WHAT YOU HAVE TO DO → Write out every record below exactly as it stands, leaving the pictures out.

DATA FOR THIS EXERCISE →
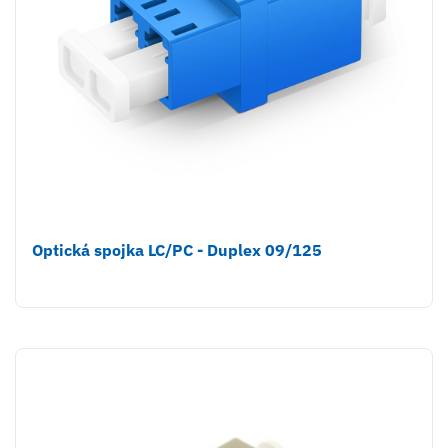
Optická spojka LC/PC - Duplex 09/125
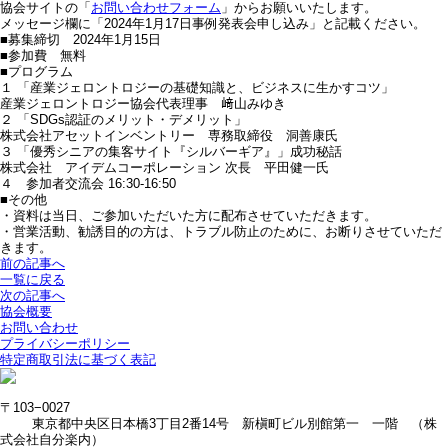
協会サイトの「
お問い合わせフォーム
」からお願いいたします。
メッセージ欄に「2024年1月17日事例発表会申し込み」と記載ください。
■募集締切 2024年1月15日
■参加費 無料
■プログラム
１ 「産業ジェロントロジーの基礎知識と、ビジネスに生かすコツ」
産業ジェロントロジー協会代表理事 﨑山みゆき
２ 「SDGs認証のメリット・デメリット」
株式会社アセットインベントリー 専務取締役 洞善康氏
３ 「優秀シニアの集客サイト『シルバーギア』」成功秘話
株式会社 アイデムコーポレーション 次長 平田健一氏
４ 参加者交流会 16:30-16:50
■その他
・資料は当日、ご参加いただいた方に配布させていただきます。
・営業活動、勧誘目的の方は、トラブル防止のために、お断りさせていただ
きます。
前の記事へ
一覧に戻る
次の記事へ
協会概要
お問い合わせ
プライバシーポリシー
特定商取引法に基づく表記
〒103−0027
東京都中央区日本橋3丁目2番14号 新槇町ビル別館第一 一階 （株
式会社自分楽内）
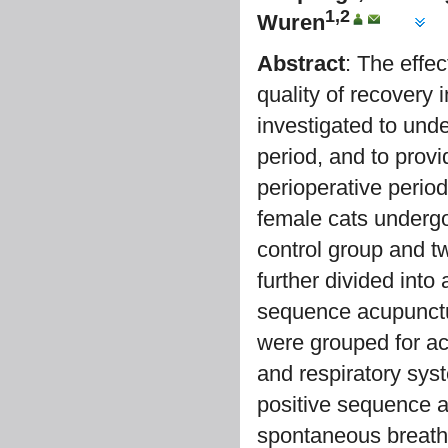
1,2
Wuren
Abstract
: The effe
quality of recovery
investigated to unde
period, and to provi
perioperative period
female cats undergo
control group and 
further divided int
sequence acupunctur
were grouped for ac
and respiratory sys
positive sequence ac
spontaneous breathin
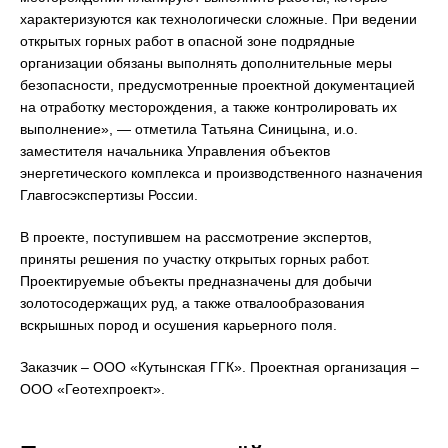
характеризуются как технологически сложные. При ведении
открытых горных работ в опасной зоне подрядные
организации обязаны выполнять дополнительные меры
безопасности, предусмотренные проектной документацией
на отработку месторождения, а также контролировать их
выполнение», — отметила Татьяна Синицына, и.о.
заместителя начальника Управления объектов
энергетического комплекса и производственного назначения
Главгосэкспертизы России.
В проекте, поступившем на рассмотрение экспертов,
приняты решения по участку открытых горных работ.
Проектируемые объекты предназначены для добычи
золотосодержащих руд, а также отвалообразования
вскрышных пород и осушения карьерного поля.
Заказчик – ООО «Кутынская ГГК». Проектная организация –
ООО «Геотехпроект».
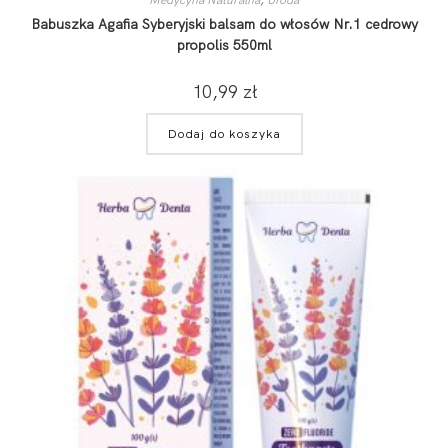
Babuszka Agafia Syberyjski balsam do włosów Nr.1 cedrowy
propolis 550ml
10,99
zł
Dodaj do koszyka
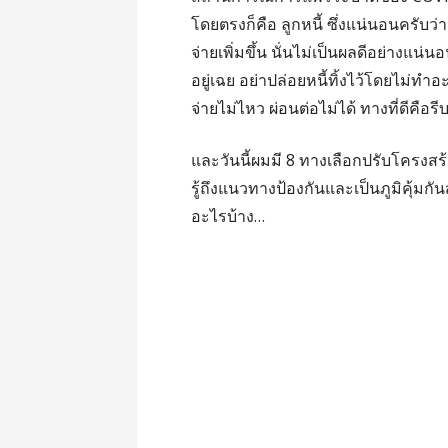
โดยตรงก็คือ ลูกหนี้ ซึ่งแน่นอนครับว่
จ่ายเพิ่มขึ้น นั่นไม่เป็นผลดีอย่างแน่นอน
อยู่เฉย อย่าปล่อยหนี้ทิ้งไว้โดยไม่ทำอะ
จ่ายไม่ไหว ผ่อนต่อไม่ได้ ทางที่ดีคือรีบ
และวันนี้ผมมี 8 ทางเลือกปรับโครงสร้า
รู้ถึงแนวทางป้องกันและเป็นภูมิคุ้มกั
อะไรบ้าง…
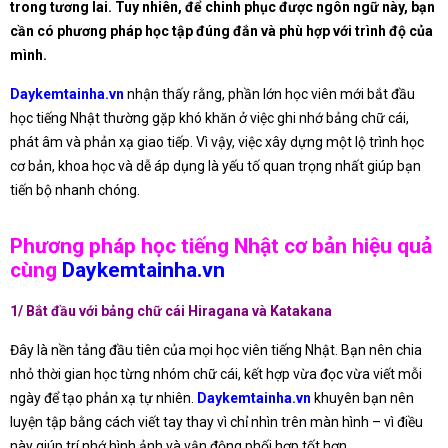
trong tương lai. Tuy nhiên, để chinh phục được ngôn ngữ này, bạn
cần có phương pháp học tập đúng đắn và phù hợp với trình độ của
mình.
Daykemtainha.vn
nhận thấy rằng, phần lớn học viên mới bắt đầu
học tiếng Nhật thường gặp khó khăn ở việc ghi nhớ bảng chữ cái,
phát âm và phản xạ giao tiếp. Vì vậy, việc xây dựng một lộ trình học
cơ bản, khoa học và dễ áp dụng là yếu tố quan trọng nhất giúp bạn
tiến bộ nhanh chóng.
Phương pháp học tiếng Nhật cơ bản hiệu quả
cùng
Daykemtainha.vn
1/ Bắt đầu với bảng chữ cái Hiragana và Katakana
Đây là nền tảng đầu tiên của mọi học viên tiếng Nhật. Bạn nên chia
nhỏ thời gian học từng nhóm chữ cái, kết hợp vừa đọc vừa viết mỗi
ngày để tạo phản xạ tự nhiên.
Daykemtainha.vn
khuyên bạn nên
luyện tập bằng cách viết tay thay vì chỉ nhìn trên màn hình – vì điều
này giúp trí nhớ hình ảnh và vận động phối hợp tốt hơn.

ANSWER BOX →
Optická spojka LC/PC - Duplex 09/125
協会サイトの「
お問い合わせフォーム
」からお願いいたします。
メッセージ欄に「2024年1月17日事例発表会申し込み」と記載ください。
■募集締切 2024年1月15日
■参加費 無料
■プログラム
１ 「産業ジェロントロジーの基礎知識と、ビジネスに生かすコツ」
産業ジェロントロジー協会代表理事 﨑山みゆき
２ 「SDGs認証のメリット・デメリット」
株式会社アセットインベントリー 専務取締役 洞善康氏
３ 「優秀シニアの集客サイト『シルバーギア』」成功秘話
株式会社 アイデムコーポレーション 次長 平田健一氏
４ 参加者交流会 16:30-16:50
■その他
・資料は当日、ご参加いただいた方に配布させていただきます。
・営業活動、勧誘目的の方は、トラブル防止のために、お断りさせていただ
きます。
前の記事へ
一覧に戻る
次の記事へ
協会概要
お問い合わせ
プライバシーポリシー
特定商取引法に基づく表記
〒103−0027
東京都中央区日本橋3丁目2番14号 新槇町ビル別館第一 一階 （株
式会社自分楽内）
1,2
Wuren
Abstract
: The effe
quality of recovery
investigated to unde
period, and to provi
perioperative period
female cats undergo
control group and 
further divided int
sequence acupunctur
were grouped for ac
and respiratory sys
positive sequence ac
spontaneous breathin
характеризуются как технологически сложные. При ведении
открытых горных работ в опасной зоне подрядные
организации обязаны выполнять дополнительные меры
безопасности, предусмотренные проектной документацией
на отработку месторождения, а также контролировать их
выполнение», — отметила Татьяна Синицына, и.о.
заместителя начальника Управления объектов
энергетического комплекса и производственного назначения
Главгосэкспертизы России.
В проекте, поступившем на рассмотрение экспертов,
приняты решения по участку открытых горных работ.
Проектируемые объекты предназначены для добычи
золотосодержащих руд, а также отвалообразования
вскрышных пород и осушения карьерного поля.
Заказчик – ООО «Кутынская ГГК». Проектная организация –
ООО «Геотехпроект».
Babuszka Agafia Syberyjski balsam do włosów Nr.1 cedrowy
propolis 550ml
10,99
zł
Dodaj do koszyka
โดยตรงก็คือ ลูกหนี้ ซึ่งแน่นอนครับว่
จ่ายเพิ่มขึ้น นั่นไม่เป็นผลดีอย่างแน่นอน
อยู่เฉย อย่าปล่อยหนี้ทิ้งไว้โดยไม่ทำอะ
จ่ายไม่ไหว ผ่อนต่อไม่ได้ ทางที่ดีคือรีบ
และวันนี้ผมมี 8 ทางเลือกปรับโครงสร้า
รู้ถึงแนวทางป้องกันและเป็นภูมิคุ้มกั
อะไรบ้าง…
trong tương lai. Tuy nhiên, để chinh phục được ngôn ngữ này, bạn
cần có phương pháp học tập đúng đắn và phù hợp với trình độ của
mình.
Daykemtainha.vn
nhận thấy rằng, phần lớn học viên mới bắt đầu
học tiếng Nhật thường gặp khó khăn ở việc ghi nhớ bảng chữ cái,
phát âm và phản xạ giao tiếp. Vì vậy, việc xây dựng một lộ trình học
cơ bản, khoa học và dễ áp dụng là yếu tố quan trọng nhất giúp bạn
tiến bộ nhanh chóng.
Phương pháp học tiếng Nhật cơ bản hiệu quả
cùng
Daykemtainha.vn
1/ Bắt đầu với bảng chữ cái Hiragana và Katakana
Đây là nền tảng đầu tiên của mọi học viên tiếng Nhật. Bạn nên chia
nhỏ thời gian học từng nhóm chữ cái, kết hợp vừa đọc vừa viết mỗi
ngày để tạo phản xạ tự nhiên.
Daykemtainha.vn
khuyên bạn nên
luyện tập bằng cách viết tay thay vì chỉ nhìn trên màn hình – vì điều
này giúp trí nhớ hình ảnh và vận động phối hợp tốt hơn.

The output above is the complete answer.